Les militants du parti FNL d’Agathon RWASA comptent dans les deux groupes les plus ciblés dans les cas de disparitions forcées documentées par la « Campagne NDONDEZA contre les disparitions forcées au Burundi », juste à côté des militants du parti MSD d’Alexis SINDUHIJE. La publication de ce dossier de sept cas de disparitions des militants et sympathisant du FNL constitue une alerte sur le risque de plus de violence contre les partisans de l’opposition burundaise en 2019. Plus le Burundi s’acheminera vers les élections de 2020, plus il risque d’y avoir des crimes graves contre des opposants, et particulièrement contre le parti FNL d’Agathon RWASA qui se présenterait en ce moment comme le principal groupe d’opposition à l’intérieur du pays.  Les catégories ciblées sont, à l’analyse des sept cas documentés, les opposants qui rentrent d’exil, les élus locaux issus de l’opposition, les mobilisateurs politiques de l’opposition ainsi que les militaires perçus comme proches de l’opposition.
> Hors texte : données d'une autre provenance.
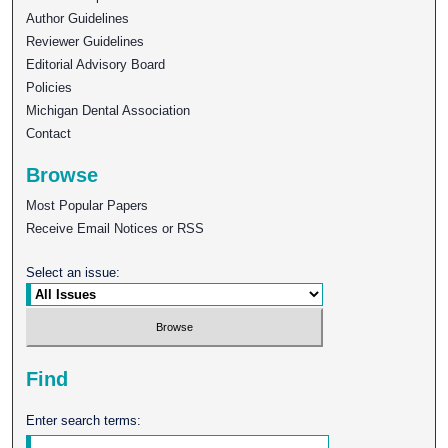
Author Guidelines
Reviewer Guidelines
Editorial Advisory Board
Policies
Michigan Dental Association
Contact
Browse
Most Popular Papers
Receive Email Notices or RSS
Select an issue:
Find
Enter search terms: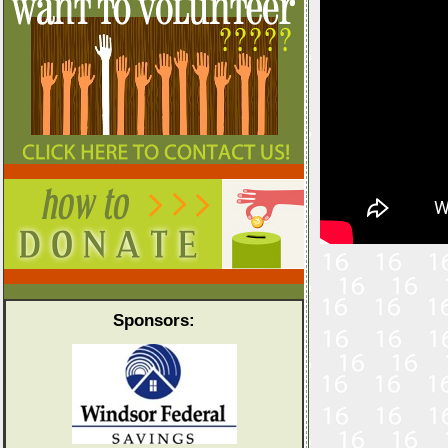
Sponsors: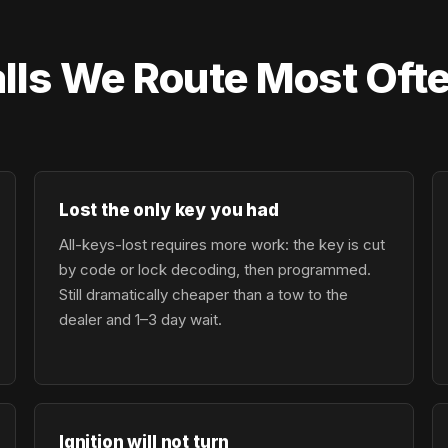
lls We Route Most Of
Lost the only key you had
All-keys-lost requires more work: the key is cut
by code or lock decoding, then programmed.
Still dramatically cheaper than a tow to the
dealer and 1–3 day wait.
Ignition will not turn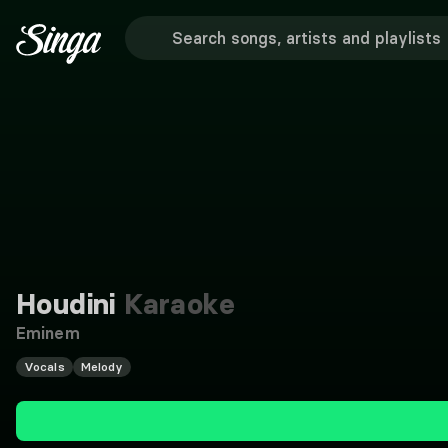
Houdini
Karaoke
Eminem
Vocals
Melody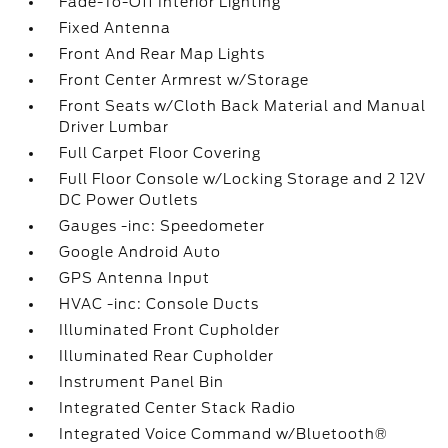
Fade-To-Off Interior Lighting
Fixed Antenna
Front And Rear Map Lights
Front Center Armrest w/Storage
Front Seats w/Cloth Back Material and Manual
Driver Lumbar
Full Carpet Floor Covering
Full Floor Console w/Locking Storage and 2 12V
DC Power Outlets
Gauges -inc: Speedometer
Google Android Auto
GPS Antenna Input
HVAC -inc: Console Ducts
Illuminated Front Cupholder
Illuminated Rear Cupholder
Instrument Panel Bin
Integrated Center Stack Radio
Integrated Voice Command w/Bluetooth®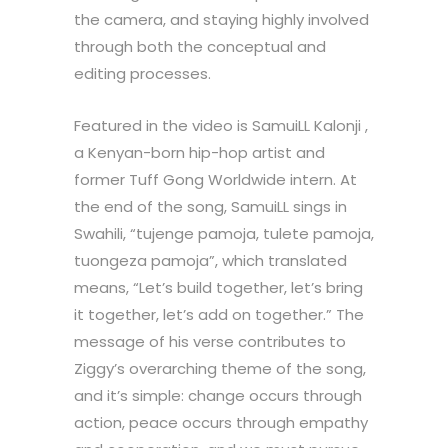
the camera, and staying highly involved
through both the conceptual and
editing processes.
Featured in the video is SamuiLL Kalonji ,
a Kenyan-born hip-hop artist and
former Tuff Gong Worldwide intern. At
the end of the song, SamuiLL sings in
Swahili, “tujenge pamoja, tulete pamoja,
tuongeza pamoja”, which translated
means, “Let’s build together, let’s bring
it together, let’s add on together.” The
message of his verse contributes to
Ziggy’s overarching theme of the song,
and it’s simple: change occurs through
action, peace occurs through empathy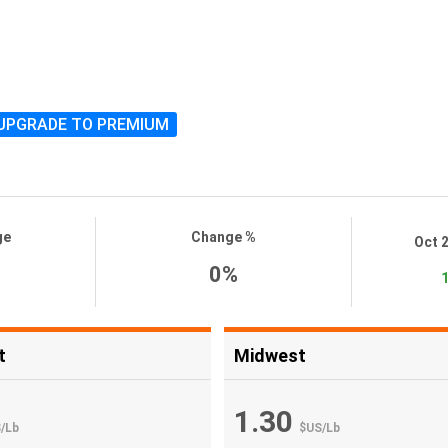
UPGRADE TO PREMIUM
ge
Change %
Oct 
0%
1
t
Midwest
1.30
S
/
Lb
$US
/
Lb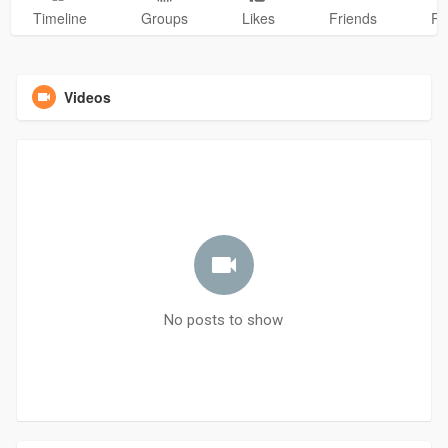
Timeline
Groups
Likes
Friends
Ph
Videos
No posts to show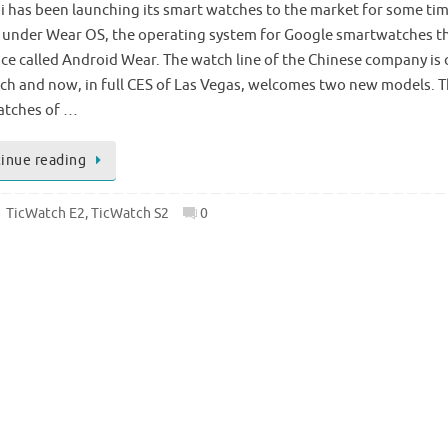
 has been launching its smart watches to the market for some tim
 under Wear OS, the operating system for Google smartwatches t
ce called Android Wear. The watch line of the Chinese company is 
ch and now, in full CES of Las Vegas, welcomes two new models. 
tches of …
inue reading
TicWatch E2
,
TicWatch S2
0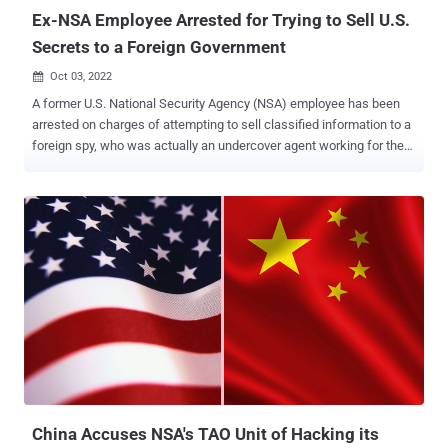
no...
Ex-NSA Employee Arrested for Trying to Sell U.S.
Secrets to a Foreign Government
Oct 03, 2022

A former U.S. National Security Agency (NSA) employee has been
arrested on charges of attempting to sell classified information to a
foreign spy, who was actually an undercover agent working for the
Federal Bureau of Investigation (FBI). Jareh Sebastian Dalke, 30,
was employed at the NSA for less than a month from June 6, 2022,
to July 1, 2022, serving as an Information Systems Security
Designer as part of a temporary assignment in Washington D.C.
According to an affidavit filed by the FBI, Dalke was also a member
of the U.S. Army from about 2015 to 2018 and held a Secret security
clearance, which he received in 2016. The defendant further held a
Top Secret security clearance during his tenure at the NSA.
"Between August and September 2022, Dalke used an encrypted
email account to transmit excerpts of three classified documents
he had obtained during his employment to an individual Dalke
believed to be working for a foreign government," the Justice
Department (DoJ) ...
China Accuses NSA's TAO Unit of Hacking its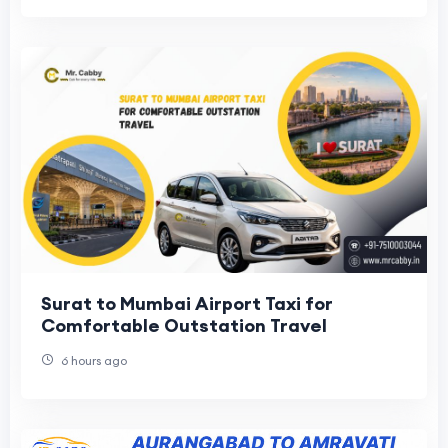
Surat to Mumbai Airport Taxi for
Comfortable Outstation Travel
6 hours ago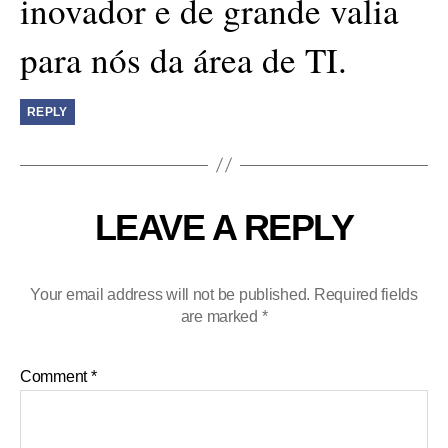
inovador e de grande valia
para nós da área de TI.
REPLY
LEAVE A REPLY
Your email address will not be published.
Required fields
are marked
*
Comment
*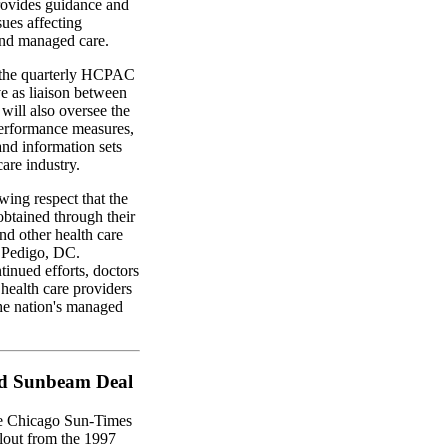
ovides guidance and
ues affecting
and managed care.
d the quarterly HCPAC
ve as liaison between
ill also oversee the
erformance measures,
and information sets
are industry.
wing respect that the
btained through their
d other health care
l Pedigo, DC.
inued efforts, doctors
ealth care providers
the nation's managed
ed Sunbeam Deal
e Chicago Sun-Times
llout from the 1997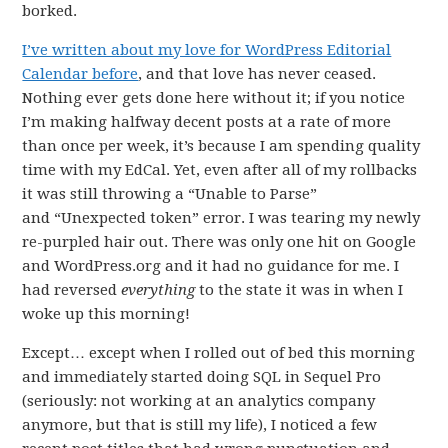
borked.
I’ve written about my love for WordPress Editorial
Calendar before
, and that love has never ceased.
Nothing ever gets done here without it; if you notice
I’m making halfway decent posts at a rate of more
than once per week, it’s because I am spending quality
time with my EdCal. Yet, even after all of my rollbacks
it was still throwing a “Unable to Parse”
and “Unexpected token” error. I was tearing my newly
re-purpled hair out. There was only one hit on Google
and WordPress.org and it had no guidance for me. I
had reversed
everything
to the state it was in when I
woke up this morning!
Except… except when I rolled out of bed this morning
and immediately started doing SQL in Sequel Pro
(seriously: not working at an analytics company
anymore, but that is still my life), I noticed a few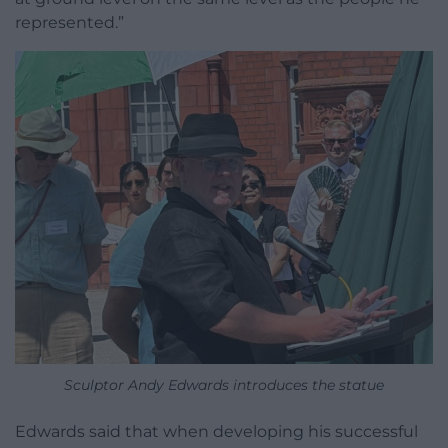
represented.”
Sculptor Andy Edwards introduces the statue
Edwards said that when developing his successful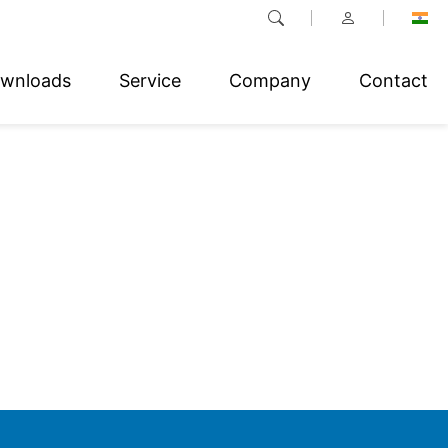
wnloads
Service
Company
Contact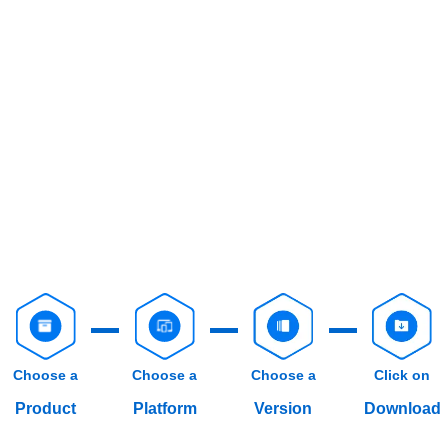
Choose a
Choose a
Choose a
Click on
Product
Platform
Version
Download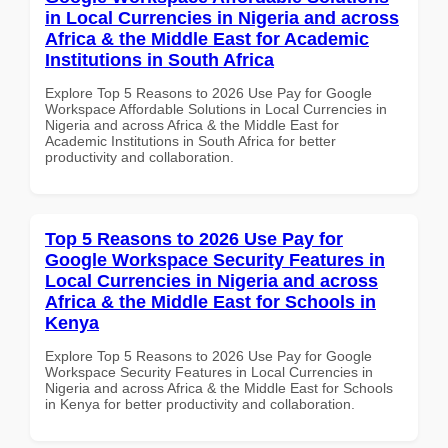
in Local Currencies in Nigeria and across
Africa & the Middle East for Academic
Institutions in South Africa
Explore Top 5 Reasons to 2026 Use Pay for Google
Workspace Affordable Solutions in Local Currencies in
Nigeria and across Africa & the Middle East for
Academic Institutions in South Africa for better
productivity and collaboration.
Top 5 Reasons to 2026 Use Pay for
Google Workspace Security Features in
Local Currencies in Nigeria and across
Africa & the Middle East for Schools in
Kenya
Explore Top 5 Reasons to 2026 Use Pay for Google
Workspace Security Features in Local Currencies in
Nigeria and across Africa & the Middle East for Schools
in Kenya for better productivity and collaboration.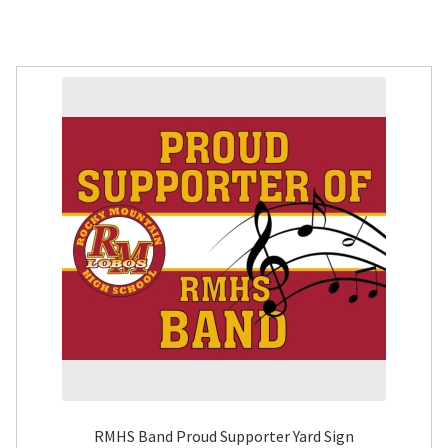
RMHS Band Proud Supporter Yard Sign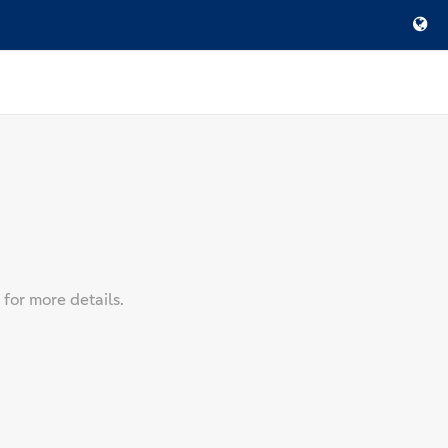
 for more details.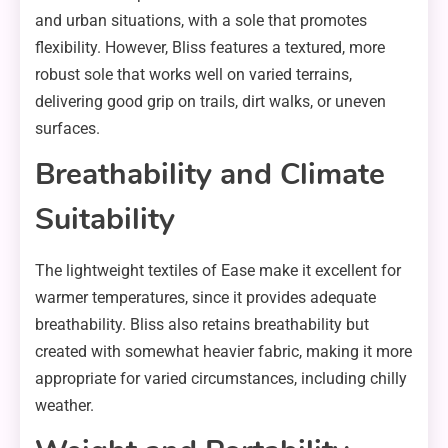
and urban situations, with a sole that promotes
flexibility. However, Bliss features a textured, more
robust sole that works well on varied terrains,
delivering good grip on trails, dirt walks, or uneven
surfaces.
Breathability and Climate
Suitability
The lightweight textiles of Ease make it excellent for
warmer temperatures, since it provides adequate
breathability. Bliss also retains breathability but
created with somewhat heavier fabric, making it more
appropriate for varied circumstances, including chilly
weather.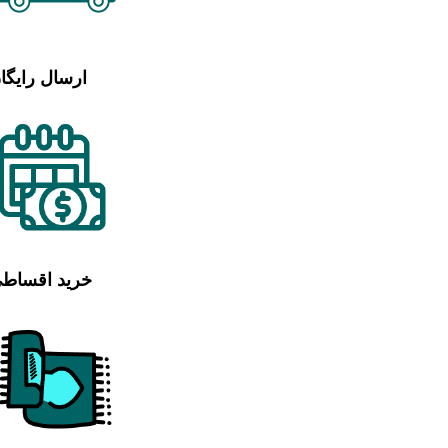
رسال رایگان
رید اقساطی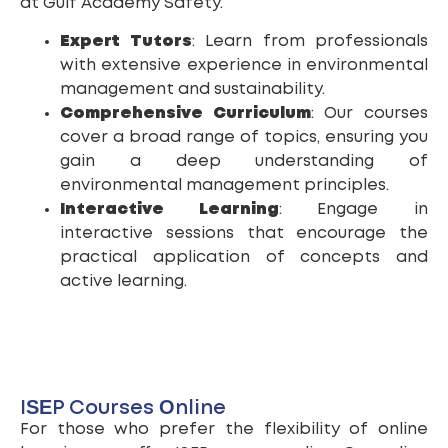
at Gulf Academy Safety.
Expert Tutors
: Learn from professionals
with extensive experience in environmental
management and sustainability.
Comprehensive Curriculum
: Our courses
cover a broad range of topics, ensuring you
gain a deep understanding of
environmental management principles.
Interactive Learning
: Engage in
interactive sessions that encourage the
practical application of concepts and
active learning.
ISEP Courses Online
For those who prefer the flexibility of online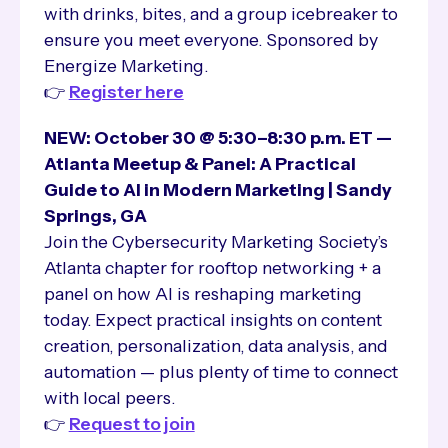
with drinks, bites, and a group icebreaker to
ensure you meet everyone. Sponsored by
Energize Marketing.
👉
Register here
NEW: October 30 @ 5:30–8:30 p.m. ET —
Atlanta Meetup & Panel: A Practical
Guide to AI in Modern Marketing | Sandy
Springs, GA
Join the Cybersecurity Marketing Society’s
Atlanta chapter for rooftop networking + a
panel on how AI is reshaping marketing
today. Expect practical insights on content
creation, personalization, data analysis, and
automation — plus plenty of time to connect
with local peers.
👉
Request to join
Le FOCODE recommande la mobilisation des partenaires du Burundi en appuyant sérieusement la documentation de ces cas et en condamnant vigoureusement chaque fois ces crimes. La condamnation de ces crimes graves par la Cour pénale internationale (CPI) est largement attendue par les burundais et pourra freiner l’escalade vers plus d’atrocités.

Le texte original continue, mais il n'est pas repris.